TASK BRIEF:
Below is a listing; restate from it, character for character, the lines beginning at the line holding "Natalija Švenda i Bruno Belčić srušili dva" and ending at the line holding "Jana Koščak osvojila", both included.

DATA TO USE:
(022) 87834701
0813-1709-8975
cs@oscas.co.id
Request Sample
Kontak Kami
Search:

--

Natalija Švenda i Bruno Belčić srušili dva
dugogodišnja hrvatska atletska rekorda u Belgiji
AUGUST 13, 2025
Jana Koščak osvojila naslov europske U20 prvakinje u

REPLY:
Natalija Švenda i Bruno Belčić srušili dva
dugogodišnja hrvatska atletska rekorda u Belgiji
AUGUST 13, 2025
Jana Koščak osvojila naslov europske U20 prvakinje u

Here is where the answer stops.